Hornbach et al. (2016) does explore the possibility of an injection well that is approximately 15 km from the epicenters of the Irving-Dallas sequence. But according to Frohlich et al. (2016), that distance was only appropriate for assessing earthquakes with epicenters that are not well-determined. It is inappropriate, however, to categorize the Irving-Dallas epicenters in that fashion.

How do we know that the Irving-Dallas epicenters are well-determined? Because the authors themselves have said so. Dr. Brian Stump, a seismologist at SMU and a co-author of Hornbach et al. (2016), said last year with regard to his team’s research of the Irving-Dallas earthquakes:

“Now that we know the fault’s location and depth, we can begin studying how this fault moves – both the amount and direction of motion.” (emphasis added)

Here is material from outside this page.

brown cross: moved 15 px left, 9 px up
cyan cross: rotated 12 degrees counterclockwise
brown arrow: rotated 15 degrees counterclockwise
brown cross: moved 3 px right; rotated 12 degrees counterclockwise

According to the question-based system in Frohlich et al. (2016), the proximity of injection operations in the case of the Irving-Dallas sequence would force researchers to answer at least two of the five questions with scores indicating a natural origin. But the same research team is now using the same proximity to claim instead that it’s “plausible” the earthquakes were manmade.

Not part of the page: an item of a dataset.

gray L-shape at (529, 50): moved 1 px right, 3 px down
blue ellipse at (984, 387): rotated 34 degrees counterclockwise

Curiously, two of the studies cited in Hornbach et al. (2016) to justify these larger distances appear to undercut the authors’ case. One study, Zoback and Hickman (1982), suggested that well pressures would have expanded beyond 10 km over just a matter of months in significantly lower permeability (i.e. 1 mdarcy) than what Hornbach et al. (2016) estimated for the Ellenburger (10-300 mD). Hornbach et al. (2016) also assumed that it would take six years for pressure to travel through higher permeability. Another study, Hsieh and Bredehoeft (1981), explored Colorado earthquakes that occurred nearly 15 years after initial injection operations, but which were still less than 10 km away from the injection site.

Conclusion

It is not unheard of for research to evolve as new analyses take place. In fact, that’s one of the goals of publishing scientific papers: to advance public understanding, while also sparking new questions and possibly new assumptions about how to explain certain phenomena.

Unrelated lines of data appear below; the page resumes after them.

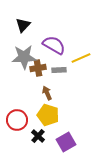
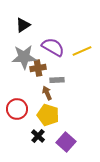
black triangle: rotated 14 degrees clockwise
purple semicircle: moved 1 px left, 2 px down
yellow line: moved 1 px right, 7 px up
gray rectangle: moved 2 px left, 10 px down
red circle: moved 11 px up
purple square: rotated 18 degrees counterclockwise
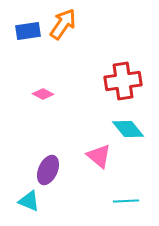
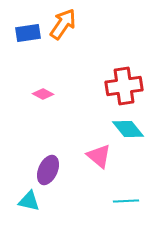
blue rectangle: moved 2 px down
red cross: moved 1 px right, 5 px down
cyan triangle: rotated 10 degrees counterclockwise
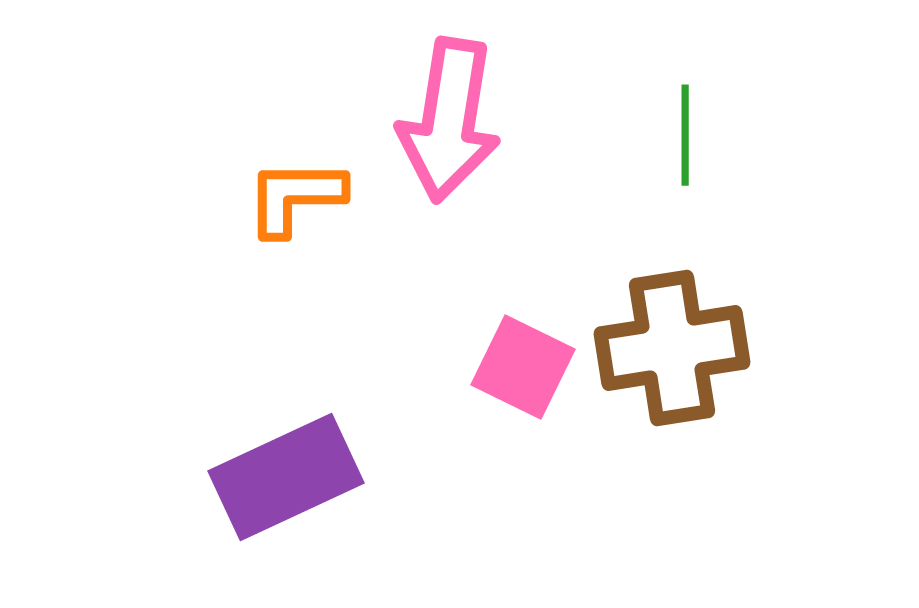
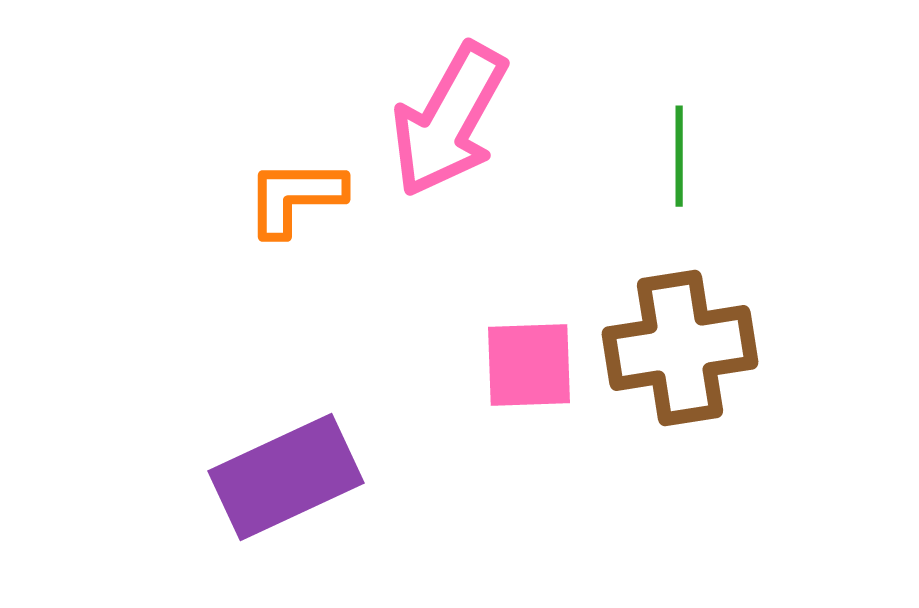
pink arrow: rotated 20 degrees clockwise
green line: moved 6 px left, 21 px down
brown cross: moved 8 px right
pink square: moved 6 px right, 2 px up; rotated 28 degrees counterclockwise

However, it is difficult if not impossible to justify the flaws in Hornbach et al. (2016) with that explanation, because the authors’ assumptions are such a dramatic departure from their prior work. That the Ellenburger is not homogenous is dismissed with a simple assumption, even though heterogeneity was a key assumption in the model that allowed the same researchers to link the Azle, Tex., earthquakes to injection. Relevant proximities are also ignored, without any discussion as to why a significantly larger distance between injections and epicenters can now provide a “plausible” explanation for induced seismicity.

Studying the Irving-Dallas earthquake sequence is an important scientific pursuit, particularly given its rather anomalous characteristics among other seismic events in North Texas. But using bad assumptions to blame the earthquakes on injection does not advance public understanding; if anything, it only hinders our ability to arrive at the truth.